Decididamente, não me afino com as chamadas festas populares. São João, Natal, Révellion e Carnaval poderiam sair do calendário sem alterar minha rotina. Antes que me atirem pedras, uma explicação: não tenho nada contra festas grandes ou pequenas. Tenho tudo contra a alegria compulsória. A obrigação de parecer feliz para estar em sintonia com o rebanho é o que me desagrada. Em outro momento, já afirmei que pesco as minhas alegrias em águas rasas com anzol de linha curta. Não persigo a felicidade como escafandrista ou alpinista em busca de recorde; limito-me a fruí-la, em doses homeopáticas, quando ela decide visitar-me. Nada além.
Voltemos ao tema que deu origem a essa arenga. Recém-chegado a Teresina, eu não sabia da existência da palavra corso. Eis que, numa tarde de fevereiro, ouvi o som de uma marchinha tocada por uma charanga desafinada. À época, eu morava na Des. Freitas, mais conhecida como Rua da Estrela. Corri para a porta e deparei-me com o tal corso. Na verdade, meia dúzia de carros, algumas carroças, uma centena de pedestres sujos de talco, Maizena, farinha de trigo e coisas menos nobres. Nas calçadas, a plateia atirava papel picado, serpentinas e esguichava líquido das mais diversas procedências. A maioria dos foliões era constituída de homens fantasiados de mulher.

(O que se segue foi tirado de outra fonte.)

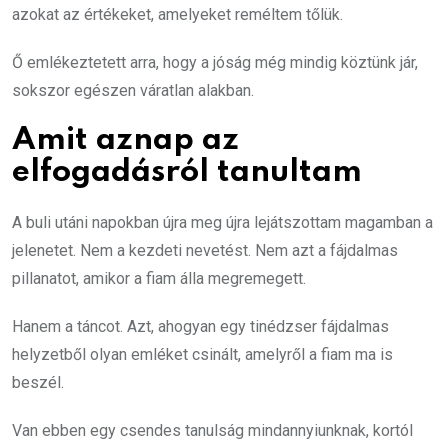
azokat az értékeket, amelyeket reméltem tőlük.
Ő emlékeztetett arra, hogy a jóság még mindig köztünk jár,
sokszor egészen váratlan alakban.
Amit aznap az
elfogadásról tanultam
A buli utáni napokban újra meg újra lejátszottam magamban a
jelenetet. Nem a kezdeti nevetést. Nem azt a fájdalmas
pillanatot, amikor a fiam álla megremegett.
Hanem a táncot. Azt, ahogyan egy tinédzser fájdalmas
helyzetből olyan emléket csinált, amelyről a fiam ma is
beszél.
Van ebben egy csendes tanulság mindannyiunknak, kortól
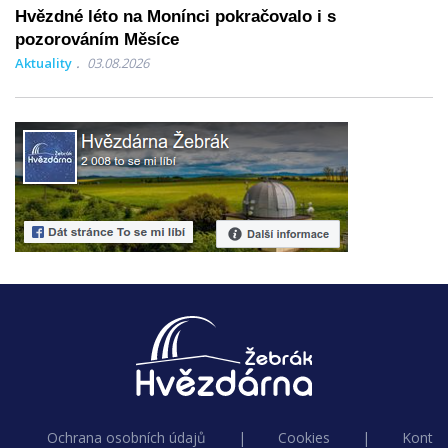
Hvězdné léto na Monínci pokračovalo i s
pozorováním Měsíce
Aktuality
03.08.2026
Ochrana osobních údajů
|
Cookies
|
Kontak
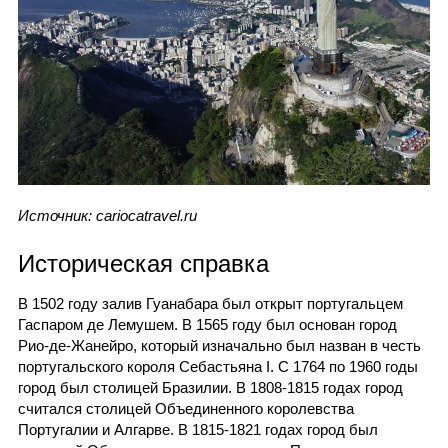
Источник: cariocatravel.ru
Историческая справка
В 1502 году залив Гуанабара был открыт португальцем
Гаспаром де Лемушем. В 1565 году был основан город
Рио-де-Жанейро, который изначально был назван в честь
португальского короля Себастьяна I. C 1764 по 1960 годы
город был столицей Бразилии. В 1808-1815 годах город
считался столицей Объединенного королевства
Португалии и Алгарве. В 1815-1821 годах город был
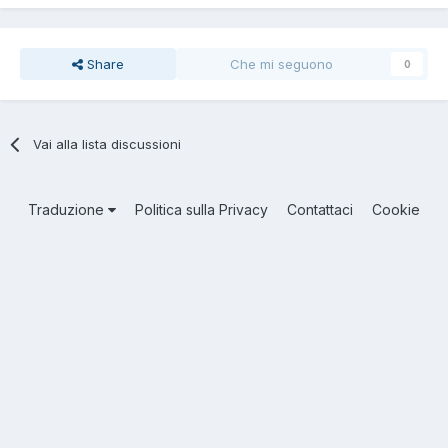
Share
Che mi seguono
0
Vai alla lista discussioni
Traduzione
Politica sulla Privacy
Contattaci
Cookie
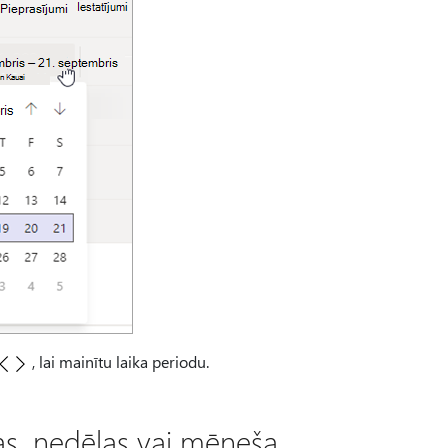
, lai mainītu laika periodu.
as, nedēļas vai mēneša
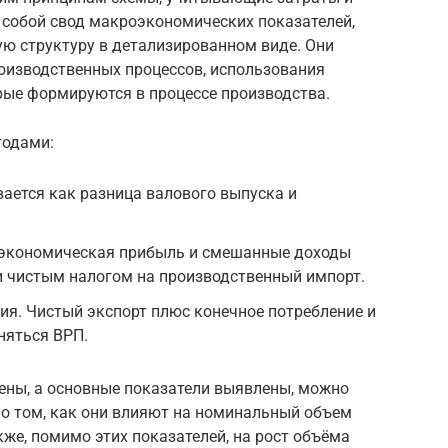
 собой свод макроэкономических показателей,
ю структуру в детализированном виде. Они
оизводственных процессов, использования
рые формируются в процессе производства.
тодами:
ается как разница валового выпуска и
 экономическая прибыль и смешанные доходы
и чистым налогом на производственный импорт.
я. Чистый экспорт плюс конечное потребление и
няться ВРП.
рены, а основные показатели выявлены, можно
о том, как они влияют на номинальный объем
кже, помимо этих показателей, на рост объёма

Lá pelas tantas, despontou a grande estrela da festa: um cidadão negro, meio roliço, idade inescrutável, fantasiado de baiana. Como uma porta-bandeira, sem a companhia do mestre-sala, fazia evoluções, parava, sorria e mandava beijinhos para a plateia, que ia ao delírio. Era Bernardo Cruz, alfaiate por necessidade e folião por gosto e vocação.
Consta que, num certo carnaval, Bernardo Cruz não desfilou. Consternação geral: sem a figura da baiana rechonchuda, o corso era apenas um mela-mela. Dias depois, no famoso Restaurante Sapucainha, um médico brincalhão encontrou-se com o Bernardo Cruz. Não se conteve:
- Bernardo, você quase acabou com o carnaval de Teresina!
- Eu sei, mas eu também quase morri, doutor. Você não soube?
- Não. O que aconteceu?
- Fui atropelado por uma carroça. Passou por cima do meu pé!
- Peraí, Bernardo, isso é motivo suficiente pra matar alguém?
- Não, doutor, mas quando vi o estrago no pé resolvi me matar!
- Matar-se?!
- Doutor, você já viu vedete e cavalo de corrida fazerem sucesso mancando? É melhor uma morte honrosa...
Festas pobres para uma cidade pobrezinha. A cidade cresceu e tudo mudou: este ano, se bem entendi, o corso de Teresina entrou para o Guinness Book como o maior do mundo. Não sei exatamente o que isso representa para a cidade, mas pela repercussão, deve ser algo muito importante. Brava gente!